One of the highlights of unity in the AFM of South Africa, is that it destroyed a long history of racial segregation, oppression and white supremacy that oppressed black people not only in the church, but also in society (Mathole 2006, 252). Whereas in the past the black members of the church were called adherents, after 1996 they were fully recognised as members of the church (Anderson 2001). Black leaders that were only recognised as brothers and sisters, elders and deacons, were accepted as full assembly leaders or pastors in the AFM of South Africa. Clark (2005, 143) adds: "The new unity constitution of the AFM (adopted in 1996) does not allow for any racial distinctions to be made in terms of membership, office or ministry in the church." Thus, bringing in the body of Christ a spirit of renewal and reconciliation among people of different colour and ethnic groups. Hence, the AFM received respect from both political and religious organisations in South Africa. This made the AFM to be respected and received by organisations such as the South African Council of Churches (SACC) and the World Council of Churches (WCC) (2006). Chikane, quoted in Andrew (2005, 83), says:

[The] Unity act of April 1996 has given the AFM a new face in South Africa to show in our broken society, a miracle of God's healing and restoration. The AFMSA could now spread the Gospel in partnership and share their resources. They could now also share their gifts with other churches, and this sharing has ecumenical implications.

Furthermore, the AFM now has a voice at an international level, as many of the black leaders are given an opportunity to make presentations at international conferences.

Another important highlight is the use of language as a medium of communication in the local assemblies and other formal structures. Whereas local assemblies are allowed to express themselves in their indigenous languages, in general meetings a common language that everybody can understand is used-in this case it is English. The issue of language, according to Chandomba (2007, 41), is a key change bringing down the Afrikaans dominance in the AFM of South Africa.
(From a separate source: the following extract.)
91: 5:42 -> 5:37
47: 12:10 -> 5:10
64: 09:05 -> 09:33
However, according to Nel (2012, 39) the indigenous languages are still important as they help individuals to retain their cultural identity. Bringing people together from various cultural backgrounds should not be at the expense of them losing their own identity in light of their mother tongue. Therefore, it is clear that the problem is not language, but the dominance of one language over other languages. In this context, it was the dominance of Afrikaans over African languages during racial segregation in the AFM and the South African society. Black South Africans should take caution that the use of English does not dominate them in the same way that Afrikaans has done in the past. While unity is important to ensure that black people do not lose their identity, there is also a need for the promotion of African languages from the Early Childhood Development phase (ECD as it is known in South Africa). Actually, even in some of the children's ministry classes in local assemblies, children should be taught in their mother tongue.
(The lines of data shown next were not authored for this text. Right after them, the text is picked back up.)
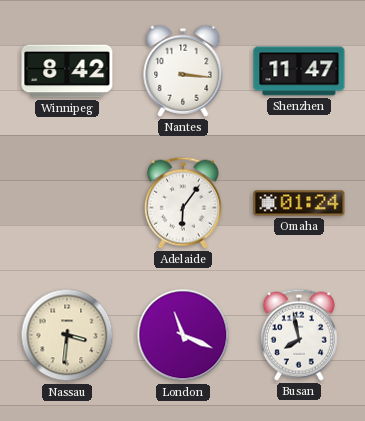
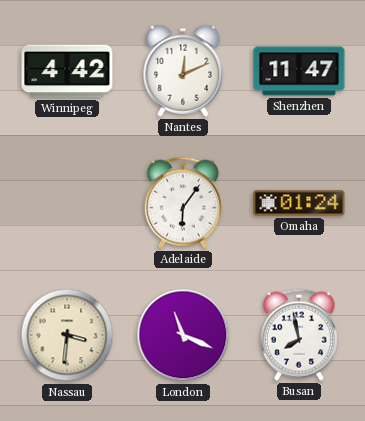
Winnipeg: 8:42 -> 4:42
Nantes: 3:16 -> 12:11
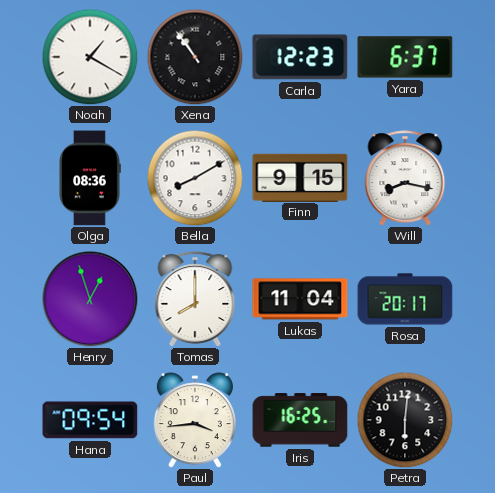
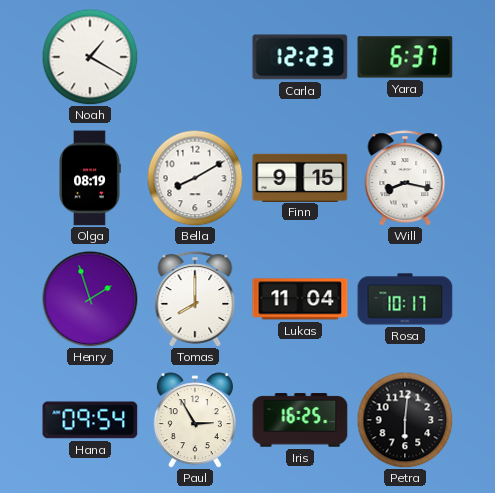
Xena: 10:54 -> none
Olga: 08:36 -> 08:19
Henry: 12:57 -> 1:57
Rosa: 20:17 -> 10:17
Paul: 3:44 -> 2:55
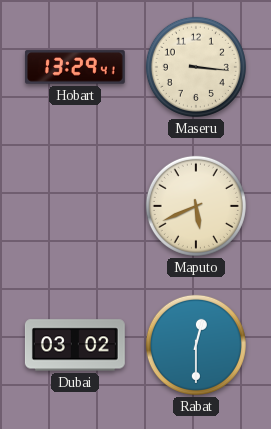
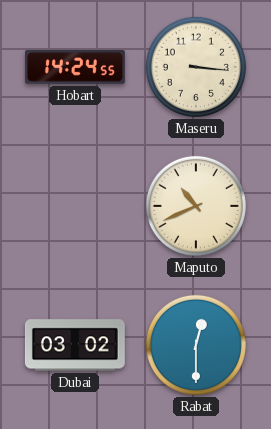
Hobart: 13:29 -> 14:24
Maputo: 5:41 -> 10:41
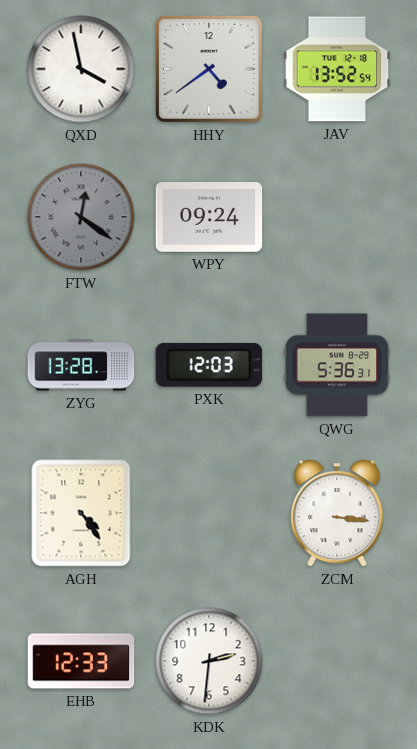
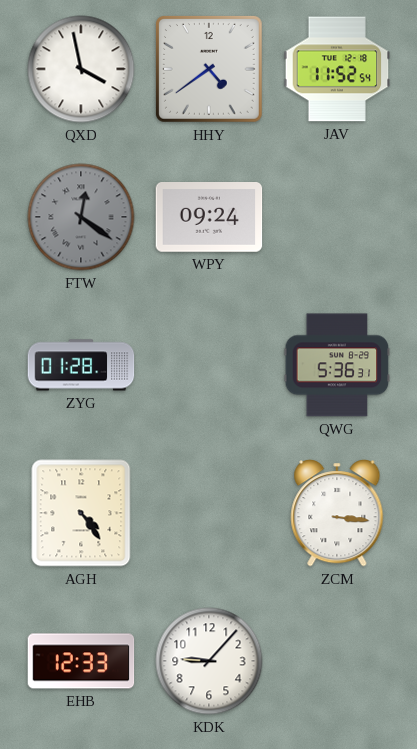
JAV: 13:52 -> 11:52
ZYG: 13:28 -> 01:28
PXK: 12:03 -> none
KDK: 2:31 -> 9:07
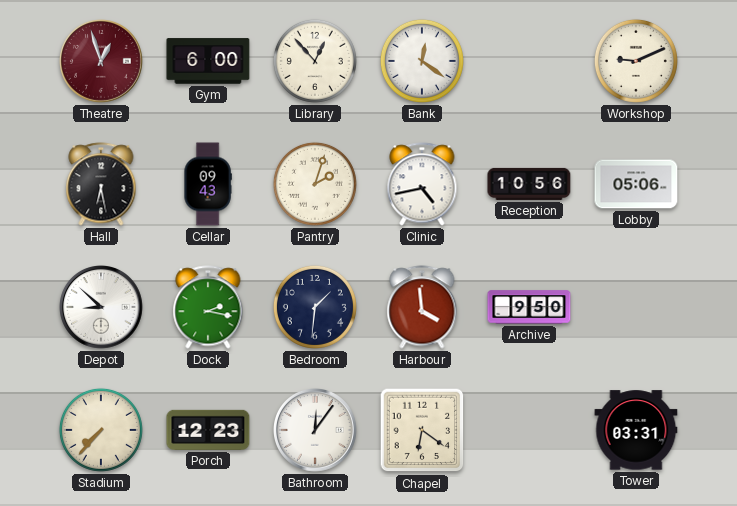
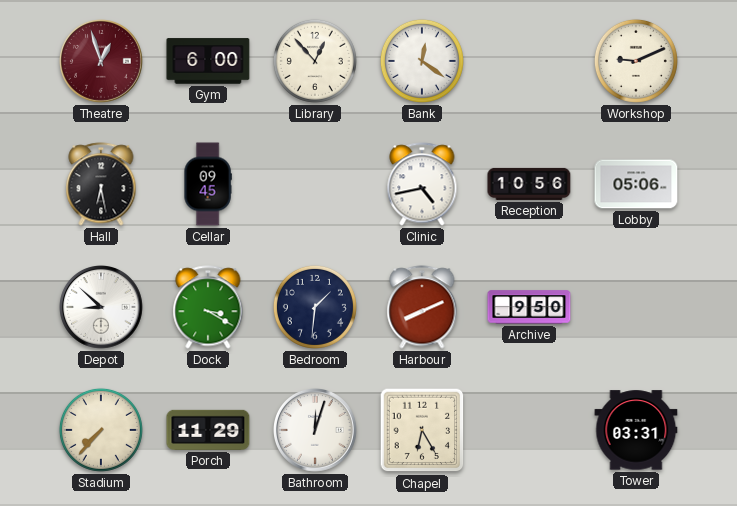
Cellar: 09:43 -> 09:45
Pantry: 2:03 -> none
Dock: 2:17 -> 3:20
Harbour: 3:59 -> 8:11
Porch: 12:23 -> 11:29
Bathroom: 12:06 -> 12:03
Chapel: 6:21 -> 6:25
The last highlight of the unity in the AFM of South Africa is the autonomy of local assemblies. In the past, white missionaries supervised most black assemblies, but with unity these assemblies are now able to have their own local governing body, property, and local assembly pastor (Watt 2001, 73). Power has been decentralised in the AFM, allowing local assemblies to draft and adopt their own local policies. The local assembly is allowed to make final decisions on its own, have assembly leaders and a local vision in the context of the community within which it is operating (Kgatle 2017, 2). It is in local assemblies where the AFM is able to grow, as the slogan goes "wherever you are, there is an AFM." Thus, by empowering the local assemblies, the vision of planting and growing assemblies in every city of South Africa has become a reality. According to Kgatle (2017, 2):

This decision by the united AFM of South Africa has caused the church to grow in terms of numbers and financial income of assemblies because unlike in the past, to a certain extent, the church no longer monopolises leadership but allows autonomy.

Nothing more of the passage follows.